Se per Michel Foucault il potere non si esercita più semplicemente sul corpo, ma «Produce corpi e soggettività», ebbene MTV ha sapientemente tradotto tutta questa l’energia, i desideri, le emozioni, il bisogno di sentirsi qualcosa o qualcuno in musica, in cultura. Dunque in prodotto, da vendere.
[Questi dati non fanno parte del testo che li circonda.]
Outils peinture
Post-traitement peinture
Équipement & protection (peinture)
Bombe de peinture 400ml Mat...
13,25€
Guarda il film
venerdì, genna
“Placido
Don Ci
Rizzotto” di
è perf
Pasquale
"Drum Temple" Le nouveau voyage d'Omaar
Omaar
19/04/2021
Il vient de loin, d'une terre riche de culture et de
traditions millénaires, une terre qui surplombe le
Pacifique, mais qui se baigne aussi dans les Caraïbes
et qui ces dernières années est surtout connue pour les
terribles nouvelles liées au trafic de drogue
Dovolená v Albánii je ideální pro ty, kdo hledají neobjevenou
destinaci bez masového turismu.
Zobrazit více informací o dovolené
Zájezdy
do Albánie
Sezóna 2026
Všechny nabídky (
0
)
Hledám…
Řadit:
Una merce estremamente complessa, lavorata, in grado di riprodurre la vita intera in tutte le sue sfumature, anche quelle più dolorose.
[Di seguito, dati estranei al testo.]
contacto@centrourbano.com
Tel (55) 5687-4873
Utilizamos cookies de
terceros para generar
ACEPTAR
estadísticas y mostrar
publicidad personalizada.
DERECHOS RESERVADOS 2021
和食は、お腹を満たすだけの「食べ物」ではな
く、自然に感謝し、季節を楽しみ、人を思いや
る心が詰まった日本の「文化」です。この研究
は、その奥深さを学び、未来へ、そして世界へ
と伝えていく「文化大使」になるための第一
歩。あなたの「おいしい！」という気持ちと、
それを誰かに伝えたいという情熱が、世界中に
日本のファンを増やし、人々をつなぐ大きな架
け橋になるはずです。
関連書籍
Le morti di Kurt Cobain e poi quella di Layne Staley (Alice in Chains) da questo punto di vista hanno probabilmente rappresentato il momento determinante, il mito fondativo di tutta la vicenda di MTV.
Due star fragili, vittime non solo di depressioni, farmaci e droghe ma anche del micidiale mix di star system e fanbase aggressive pervasive, che proprio grazie a MTV muovevano i primi passi, anche grazie a una spettacolarizzazione organica alla mission, continua e senza tregua.
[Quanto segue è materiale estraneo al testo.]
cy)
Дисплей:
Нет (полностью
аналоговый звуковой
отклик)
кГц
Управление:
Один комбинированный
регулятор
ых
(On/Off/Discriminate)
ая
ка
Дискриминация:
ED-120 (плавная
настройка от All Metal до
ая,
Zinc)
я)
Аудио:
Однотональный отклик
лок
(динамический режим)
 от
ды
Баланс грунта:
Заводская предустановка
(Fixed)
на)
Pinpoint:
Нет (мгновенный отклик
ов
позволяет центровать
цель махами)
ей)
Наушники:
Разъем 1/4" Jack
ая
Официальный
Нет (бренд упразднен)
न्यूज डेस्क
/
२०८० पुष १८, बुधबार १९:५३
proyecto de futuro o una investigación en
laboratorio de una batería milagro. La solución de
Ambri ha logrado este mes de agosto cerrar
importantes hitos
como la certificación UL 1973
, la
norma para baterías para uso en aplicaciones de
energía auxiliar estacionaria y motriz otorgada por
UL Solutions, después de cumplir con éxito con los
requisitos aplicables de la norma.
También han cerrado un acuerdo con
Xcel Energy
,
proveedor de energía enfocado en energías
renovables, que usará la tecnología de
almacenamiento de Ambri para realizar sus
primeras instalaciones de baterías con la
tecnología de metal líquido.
Ma soprattutto queste due vicende hanno reso MTV non un semplice canale musicale, un banale showbiz culturale ma un racconto profondamente vero, credibile, una testimonianza cruda di una generazione di ragazzi, quella a cavallo tra gli ‘80 e ‘90, nata nell’America della West Coast e del Midwest, deindustrializzata, svuotata, sofferente, introversa, autodistruttiva. Una storia generazionale, di successo e di dolore, di elevazione e di caduta. Che aveva tutto per funzionare ed essere venduta a tutto il mondo. E funzionare alla grande. Insomma una forma di avanzatissimo biocapitalismo, affinato, modificato negli anni, che ha sfruttato e venduto non solo programmi, dischi e concerti ma modelli di soggettività sotto forma di stili vita e generi musicali customizzabili, che sarebbero collassati in un unico spazio televisivo, sociale, economico e culturale.
E se Mark Fisher avrebbe detto che «La cultura pop è capace di rappresentare ogni forma di disillusione, ma non di immaginare un’alternativa», ecco che queste soggettività, lentamente e inesorabilmente, hanno perso di significato, di portata rivoluzionaria e politica. Sgusciate dai loro territori e spazi d’origine, e trapiantate in una flood di significati, sensi e significanti ininterrotti per 18 anni.
Siamo quindi passati da Public Enemy, N.W. A. a Puff Daddy e Snoop Dog, da Ozzy Osbourne a Marilyn Manson, da James Brown a Jamiroquai, dai Rolling Stones a Lenny Kravitz. In un avvitamento sempre più friendly, estetico, riconoscibile e addomesticabile. Cool, appunto.
Eppure MTV ha retto anche a questo, anticipando le tendenze di oggi, non solo l’invasività dell’immagine, dello storytelling, dell’H24 non stop, del binge watching.

E anche se MTV chiuderà a breve, il suo modello, la sua aura non è ancora finita. Certo, il modello di una broadcast centralizzato, top-down è stato ormai spazzato via dai social, dalle piattaforme, dagli algoritmi che riescono a elaborare le informazioni e a potenziare, rafforzare le tendenze. Il segnale non da un unico punto ma da una massa di milioni di punti in rete.
Eppure TikTok, YouTube, Instagram hanno continuato a far girare sempre più velocemente i pistoni di quella “macchina di coolness”, di desiderio immateriale, di essere e apparire, anche se con mezzi più potenti ma anche più frammentati e impersonali. E con il processo produttivo immaginato da marxisti e post-marxisti ormai al suo punto d’arrivo: il soggetto produttore/consumatore, protagonista e fruitore al tempo stesso.
Insomma quella lunga marcia iniziata ormai 45 anni fa è a un punto di svolta. Qualcuno ricorderà certamente il video Praise you dei Fatboy Slim. Un gruppo di persone comuni che tentava, in modo maldestro ma spettacolare, di mettere in scena una coreografia davanti alla prima di un cinema. Un gruppo sgangherato in un video apparentemente improvvisato ma che mostrava il potenziale infinito del codice sorgente di MTV e di quello che poi saranno i social. Il protagonista sei tu.